Indubbiamente, però, il periodo negativo per eccellenza nei confronti degli ebrei si aprì con il secondo conflitto mondiale, settembre 1939, in seguito al quale i campi di concentramento, già creati in Germania dal 1933 per rinchiudere i tedeschi antinazisti, vennero ampliati e moltiplicati per poter incarcerare milioni di donne,  uomini e bambini deportati dai paesi occupati, in modo particolare dalle invase Polonia e Russia occidentale, dove gli ebrei erano più numerosi. Segregati in ghetti murati o incarcerati in campi di concentramento, dal 1941 gli ebrei dell’Europa controllata dal nazismo tedesco vennero inviati nei campi di sterminio dove furono costretti a lavori massacranti, denutriti, puniti, violati fisicamente e psicologicamente dalle guardie tedesche, sottoposti a esperimenti e infine uccisi metodicamente nelle camere a gas.
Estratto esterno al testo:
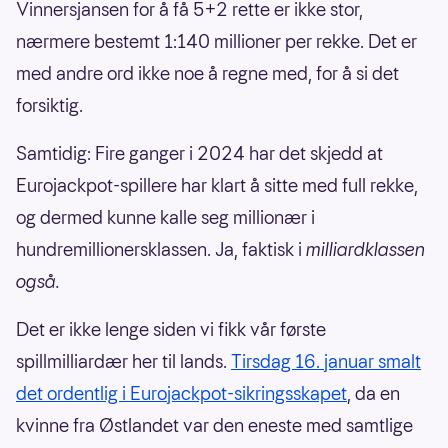
Vinnersjansen for å få 5+2 rette er ikke stor,
nærmere bestemt 1:140 millioner per rekke. Det er
med andre ord ikke noe å regne med, for å si det
forsiktig.
Samtidig: Fire ganger i 2024 har det skjedd at
Eurojackpot-spillere har klart å sitte med full rekke,
og dermed kunne kalle seg millionær i
hundremillionersklassen. Ja, faktisk i
milliardklassen
også.
Det er ikke lenge siden vi fikk vår første
spillmilliardær her til lands.
Tirsdag 16. januar smalt
det ordentlig i Eurojackpot-sikringsskapet
, da en
kvinne fra Østlandet var den eneste med samtlige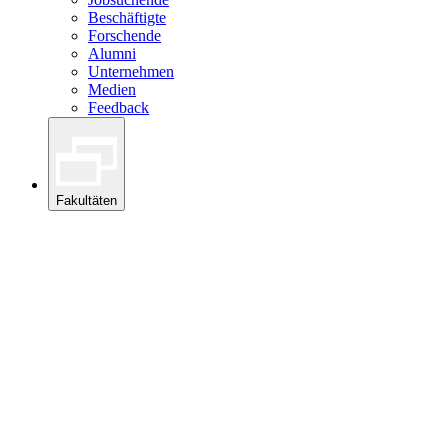
Beschäftigte
Forschende
Alumni
Unternehmen
Medien
Feedback
Fakultäten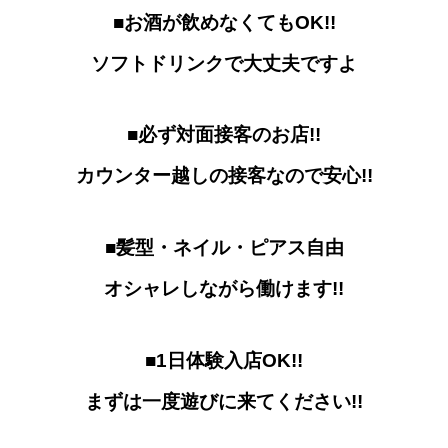
■お酒が飲めなくてもOK!!
ソフトドリンクで大丈夫ですよ
■必ず対面接客のお店!!
カウンター越しの接客なので安心!!
■髪型・ネイル・ピアス自由
オシャレしながら働けます!!
■1日体験入店OK!!
まずは一度遊びに来てください!!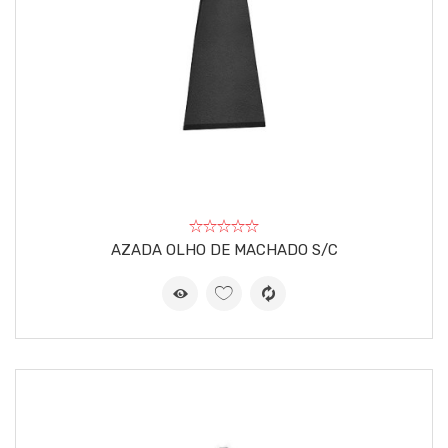
AZADA OLHO DE MACHADO S/C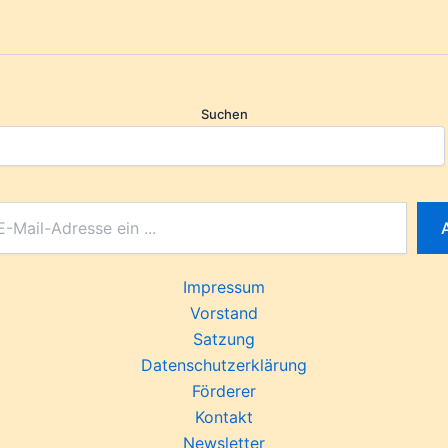
Suchen
Impressum
Vorstand
Satzung
Datenschutzerklärung
Förderer
Kontakt
Newsletter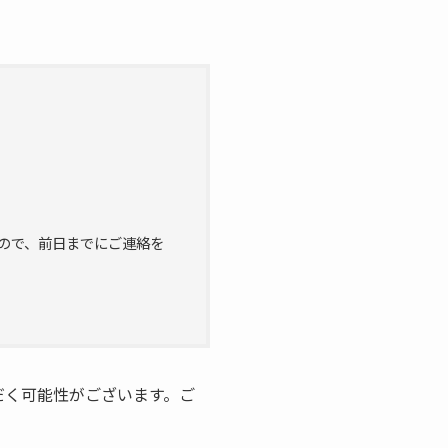
」
ので、前日までにご連絡を
だく可能性がございます。ご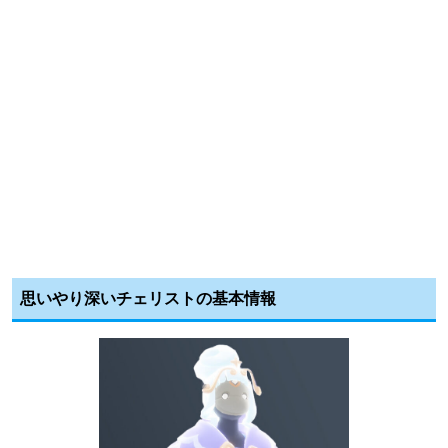
思いやり深いチェリストの基本情報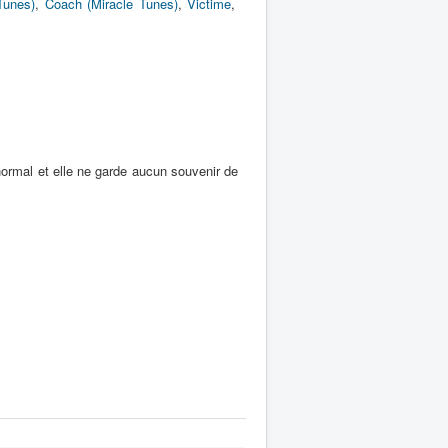
Tunes)
,
Coach (Miracle Tunes)
,
Victime
,
ormal et elle ne garde aucun souvenir de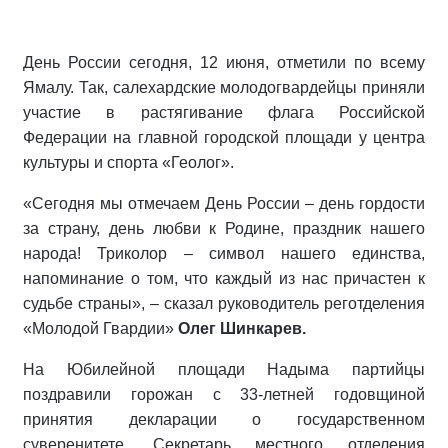
День России сегодня, 12 июня, отметили по всему
Ямалу. Так, салехардские молодогвардейцы приняли
участие в растягивание флага Российской
Федерации на главной городской площади у центра
культуры и спорта «Геолог».
«Сегодня мы отмечаем День России – день гордости
за страну, день любви к Родине, праздник нашего
народа! Триколор – символ нашего единства,
напоминание о том, что каждый из нас причастен к
судьбе страны», – сказал руководитель реготделения
«Молодой Гвардии»
Олег Шинкарев.
На Юбилейной площади Надыма партийцы
поздравили горожан с 33-летней годовщиной
принятия декларации о государственном
суверенитете. Секретарь местного отделения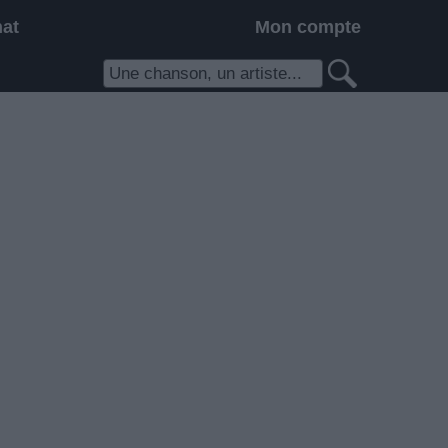
hat
Mon compte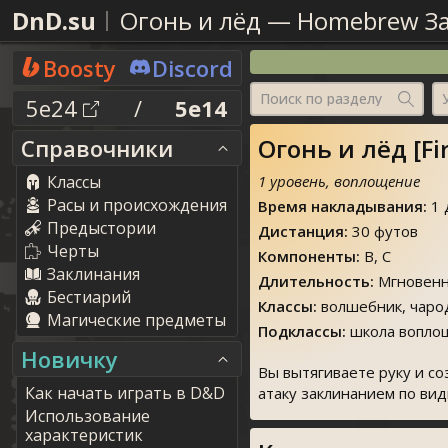
DnD.su
Огонь и лёд
—
Homebrew З
Boosty
Discord
Поиск по разделу
5e24
/
5e14
Огонь и лёд [Fi
Справочники
Классы
1 уровень, воплощение
Расы и происхождения
Время накладывания:
1 
Предыстории
Дистанция:
30 футов
Черты
Компоненты:
В, С
Заклинания
Длительность:
Мгновенн
Бестиарий
Классы:
волшебник, чаро
Магические предметы
Подклассы:
школа воплощ
Новичку
Вы вытягиваете руку и с
Как начать играть в D&D
атаку заклинанием по ви
Использование
характеристик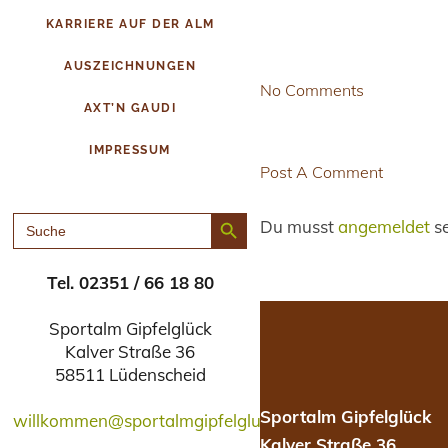
KARRIERE AUF DER ALM
AUSZEICHNUNGEN
No Comments
AXT’N GAUDI
IMPRESSUM
Post A Comment
Search Button
SEARCH
Du musst
angemeldet
se
FOR:
Tel. 02351 / 66 18 80
Sportalm Gipfelglück
Kalver Straße 36
58511 Lüdenscheid
Sportalm Gipfelglück
willkommen@sportalmgipfelglueck.de
Kalver Straße 36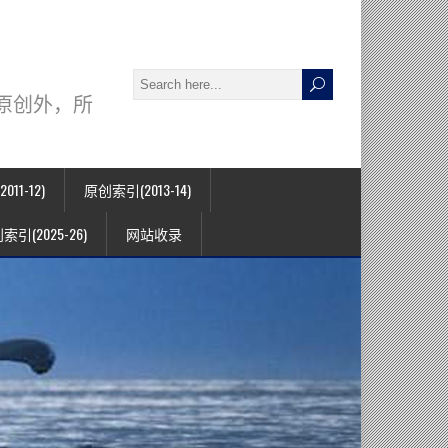
署名原创外，所
11-12)
原创索引(2013-14)
索引(2025-26)
网站收录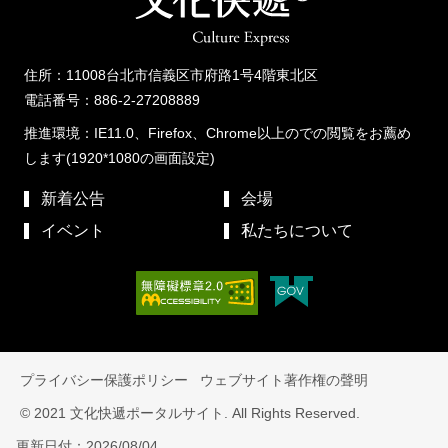
住所：11008台北市信義区市府路1号4階東北区
電話番号：886-2-27208889
推進環境：IE11.0、Firefox、Chrome以上のでの閲覧をお薦め
します(1920*1080の画面設定)
新着公告
会場
イベント
私たちについて
プライバシー保護ポリシー
ウェブサイト著作権の聲明
© 2021 文化快遞ポータルサイト. All Rights Reserved.
更新日付：2026/08/04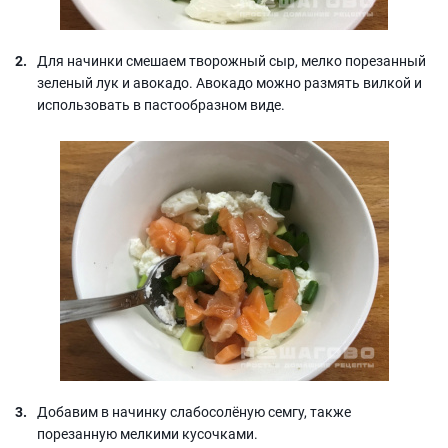
Для начинки смешаем творожный сыр, мелко порезанный
зеленый лук и авокадо. Авокадо можно размять вилкой и
использовать в пастообразном виде.
Добавим в начинку слабосолёную семгу, также
порезанную мелкими кусочками.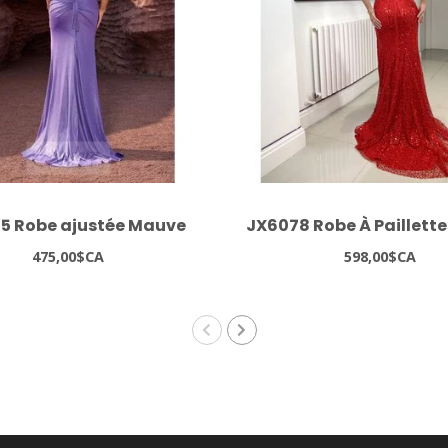
5 Robe ajustée Mauve
JX6078 Robe À Paillett
475,00$CA
598,00$CA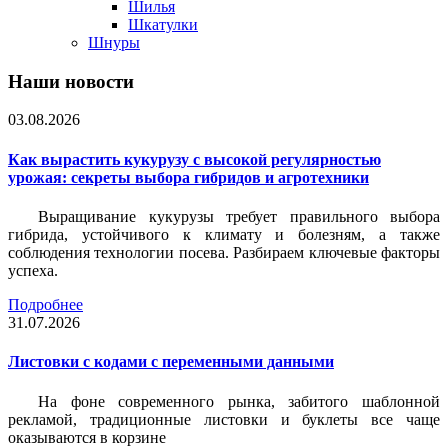
Шилья
Шкатулки
Шнуры
Наши новости
03.08.2026
Как вырастить кукурузу с высокой регулярностью
урожая: секреты выбора гибридов и агротехники
Выращивание кукурузы требует правильного выбора
гибрида, устойчивого к климату и болезням, а также
соблюдения технологии посева. Разбираем ключевые факторы
успеха.
Подробнее
31.07.2026
Листовки c кодами с переменными данными
На фоне современного рынка, забитого шаблонной
рекламой, традиционные листовки и буклеты все чаще
оказываются в корзине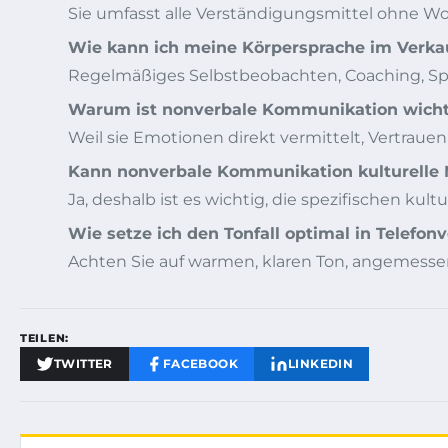
Sie umfasst alle Verständigungsmittel ohne Wort
Wie kann ich meine Körpersprache im Verka
Regelmäßiges Selbstbeobachten, Coaching, Spi
Warum ist nonverbale Kommunikation wicht
Weil sie Emotionen direkt vermittelt, Vertraue
Kann nonverbale Kommunikation kulturelle 
Ja, deshalb ist es wichtig, die spezifischen k
Wie setze ich den Tonfall optimal in Telefon
Achten Sie auf warmen, klaren Ton, angemess
TEILEN:
TWITTER
FACEBOOK
LINKEDIN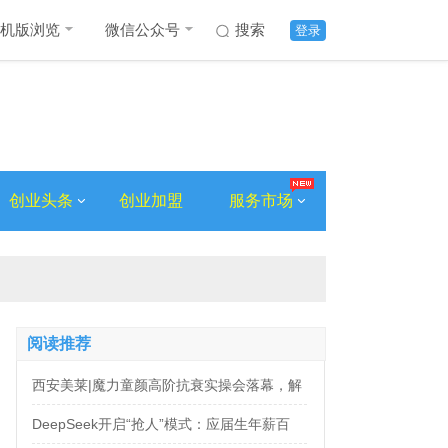
机版浏览
微信公众号
搜索
登录
创业头条
创业加盟
服务市场
阅读推荐
西安美莱|魔力童颜高阶抗衰实操会落幕，解
锁自然年轻新姿态
DeepSeek开启“抢人”模式：应届生年薪百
Tra i vari storici e le scuole storiografiche rimane il dubbio cronologico, 1939 o 1941, riguardante la nascita del pensiero omicida di Hitler in merito allo sterminio scientifico degli ebrei. Ma la triste realtà è che più di cinque milioni di persone sono morte, e i nomi dei vari campi in cui furono detenuti e uccisi gli ebrei, come Auschwitz, Treblinka, Dachau e Buchenwald, fanno ancora paura. Ed è per questo che non bisogna dimenticare.